At the end of this process, we created an index based on the following 30 product codes representing medium risk digital diabetes medical devices.

Frankly, Class I, Class II, and Class III medical devices (from products exempted from premarket review to products that require premarket approval) and those I was talking to are mostly intermediate risk. was involved in the business of

Using indexes

By defining an index for each product code, the index allowed us to see broadly how that category performed in nearly every dimension in which FDA generated data. For example, I first wanted to see how these medium-risk digital diabetes medical devices were fair in terms of FDA review time.

Black lines are 30 digital diabetes product codes. What looks like a blue area is actually 6600 vertical blue lines sorted from shortest to longest average review time within each product code. The shortest average review time for a single product code is just over 50 days, and the longest average review time for a specific product code is over 500 days.

Digital diabetes products are clustered towards the end of a lengthy review. The mean is shown by the dotted line, and all digital diabetes products are well above the mean. You can see why I do this because there really isn’t such a thing as a typical medical device review time. Instead, they vary greatly by product code.

Seeing this, I was curious if this pattern would change over time. The chart above is just an average of about 12 years of data (2010-2022). In the chart below, I’ve broken it down by year.

These are calendar years and we did our analysis in October 2022, so that year is a partial year.

Since I only used two colors, I need a little explanation about the colors. We used pink to represent the Digital Diabetes Index review time and chose blue to represent the average for all medical devices. It is easy to see that the average for all medical devices is usually significantly exceeded over the period of . However, in his two years of 2019 and his 2020, the average of all medical devices surpassed digital diabetes product review time. I honestly don’t understand why 2019 and 2020 are different from the overall trend.

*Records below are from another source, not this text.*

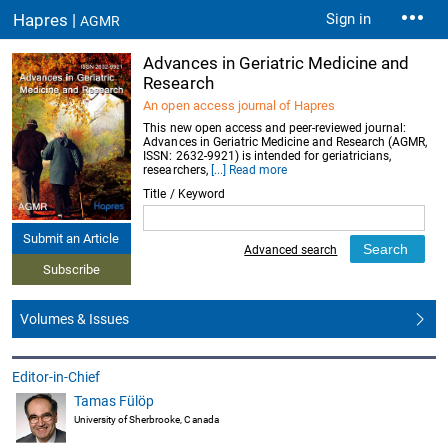
Hapres |
Sign in
AGMR
Advances in Geriatric Medicine and
Research
An open access journal of Hapres
This new open access and peer-reviewed journal:
Advances in Geriatric Medicine and Research (AGMR,
ISSN: 2632-9921) is intended for geriatricians,
researchers,
[...] Read more
Title / Keyword
Submit an Article
Advanced search
Subscribe
Volumes & Issues
Editor-in-Chief
Tamas Fülöp
University of Sherbrooke, Canada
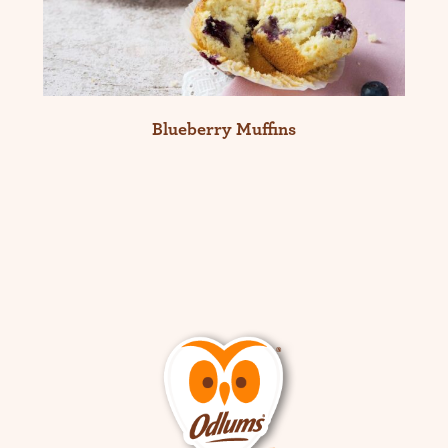
Blueberry Muffins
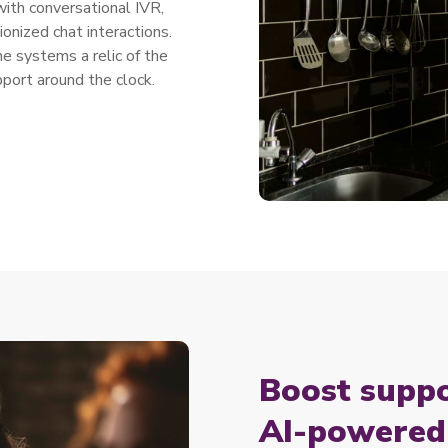
ith conversational IVR,
onized chat interactions.
 systems a relic of the
pport around the clock.
Boost suppo
AI-powered 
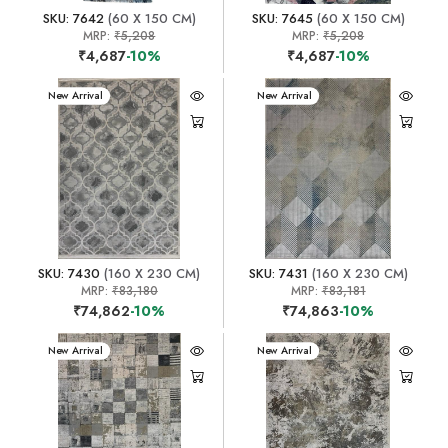
SKU: 7642
(60 X 150 CM)
SKU: 7645
(60 X 150 CM)
MRP:
₹5,208
MRP:
₹5,208
₹4,687
-10%
₹4,687
-10%
New Arrival
New Arrival
SKU: 7430
(160 X 230 CM)
SKU: 7431
(160 X 230 CM)
MRP:
₹83,180
MRP:
₹83,181
₹74,862
-10%
₹74,863
-10%
New Arrival
New Arrival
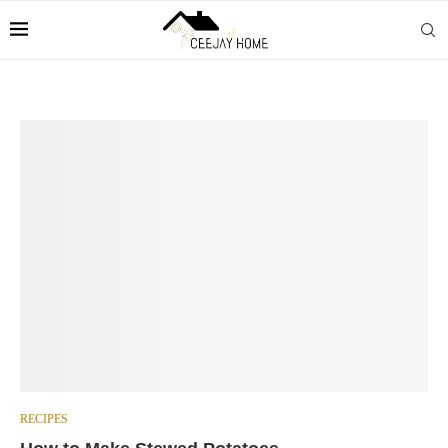
RECIPES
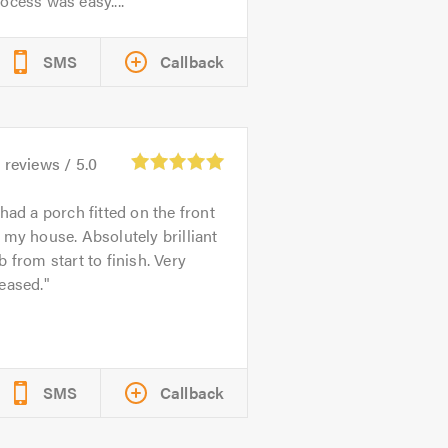
ocess was easy....
SMS
Callback
6
reviews /
5.0
 had a porch fitted on the front
 my house. Absolutely brilliant
b from start to finish. Very
eased.
SMS
Callback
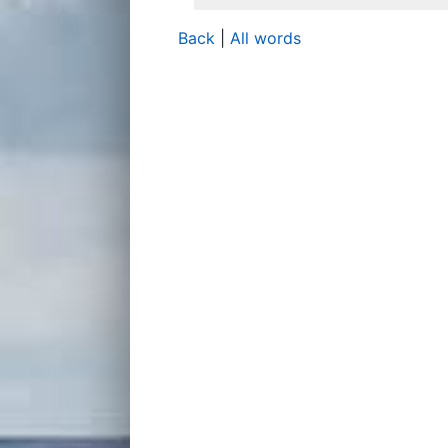
Back
|
All words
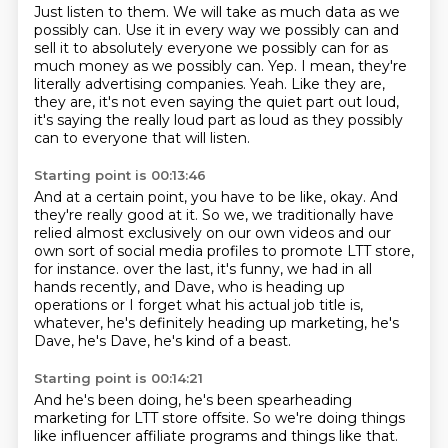
Just listen to them.
We will take as much data as we
possibly can.
Use it in every way we possibly can and
sell it to absolutely everyone we possibly can for as
much money as we possibly can.
Yep.
I mean, they're
literally advertising companies.
Yeah.
Like they are,
they are, it's not even saying the quiet part out loud,
it's saying the really loud part as loud as they possibly
can to everyone that will listen.
Starting point is 00:13:46
And at a certain point, you have to be like, okay.
And
they're really good at it.
So we, we traditionally have
relied almost exclusively on our own videos
and our
own sort of social media profiles to promote LTT store,
for instance.
over the last, it's funny, we had in all
hands
recently, and Dave, who is heading up
operations
or I forget what his actual job title is,
whatever,
he's definitely heading up marketing, he's
Dave, he's Dave, he's kind of a beast.
Starting point is 00:14:21
And he's been doing, he's been spearheading
marketing for LTT store offsite.
So we're doing things
like influencer affiliate programs and things like that.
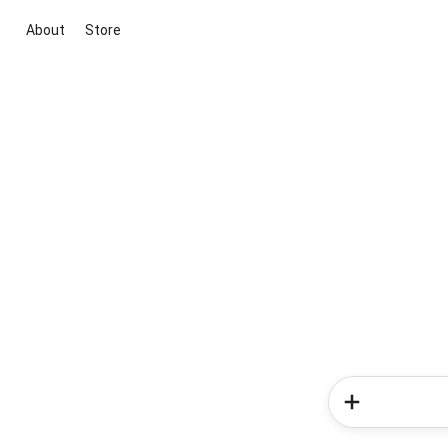
About
Store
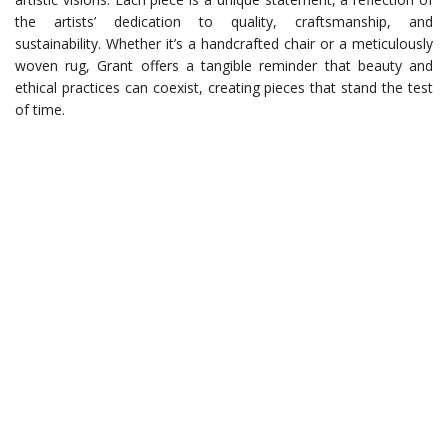
the artists’ dedication to quality, craftsmanship, and
sustainability. Whether it’s a handcrafted chair or a meticulously
woven rug, Grant offers a tangible reminder that beauty and
ethical practices can coexist, creating pieces that stand the test
of time.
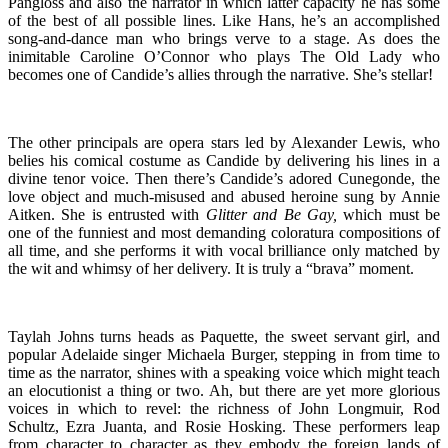
Pangloss and also the narrator in which latter capacity he has some
of the best of all possible lines. Like Hans, he’s an accomplished
song-and-dance man who brings verve to a stage. As does the
inimitable Caroline O’Connor who plays The Old Lady who
becomes one of Candide’s allies through the narrative. She’s stellar!
The other principals are opera stars led by Alexander Lewis, who
belies his comical costume as Candide by delivering his lines in a
divine tenor voice. Then there’s Candide’s adored Cunegonde, the
love object and much-misused and abused heroine sung by Annie
Aitken. She is entrusted with
Glitter and Be Gay,
which must be
one of the funniest and most demanding coloratura compositions of
all time, and she performs it with vocal brilliance only matched by
the wit and whimsy of her delivery. It is truly a “brava” moment.
Taylah Johns turns heads as Paquette, the sweet servant girl, and
popular Adelaide singer Michaela Burger, stepping in from time to
time as the narrator, shines with a speaking voice which might teach
an elocutionist a thing or two. Ah, but there are yet more glorious
voices in which to revel: the richness of John Longmuir, Rod
Schultz, Ezra Juanta, and Rosie Hosking. These performers leap
from character to character as they embody the foreign lands of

Looking at the data, I understandably wondered why the FDA is reviewing digital diabetes products so slowly compared to the overall average. To find answers, we looked at data on post-market experience with these products. Specifically, we looked at the number of medical device reports submitted against indexed digital diabetes product codes and all other product codes.

Here, we focused only on the 20 worst medical device product codes to make the visualization easier to read. “Worst” means the highest number of Medical Device Reports (“MDRs”) filed in a particular year. So these are the things that the FDA has the greatest interest in when it comes to product safety and efficacy I chose his 2021 because that’s the most recent year’s worth of him I’ve had because it was the data of

You can see that the number of MDRs drops sharply by product code. The black bar is the digital diabetes index product code. There are 5 product codes in the top 20 product codes included in the digital diabetes space.

I don’t want to oversimplify this complex issue. Analyzing why these data are the way they are is beyond the scope of this article. Most people with diabetes are aware that many of them are elderly and face many challenges, such as difficulty using various medical devices due to their poor eyesight and handicap. think. Also, obviously, the sheer number of diabetics means that many of these products are in circulation at once.

We do not deny the need for a more nuanced evaluation of the data, but from a big picture perspective, these data are what FDA sees in postmarket experience, and this experience is likely a reflection of FDA’s conservatism. I would like to point out that I am contributing. About how we review new product submissions in this category.

Conclusion

In many cases, when looking at the data, it is important not to treat the medical device industry as a whole as if it were homogeneous, or to focus too much on individual products or product codes when trying to discern FDA trends. is. Indexing is one way companies can track the relevant regulatory environment in which they operate. And that tracking gives us insight into what the industry generally needs to do at a high level and what we can expect from FDA regulation.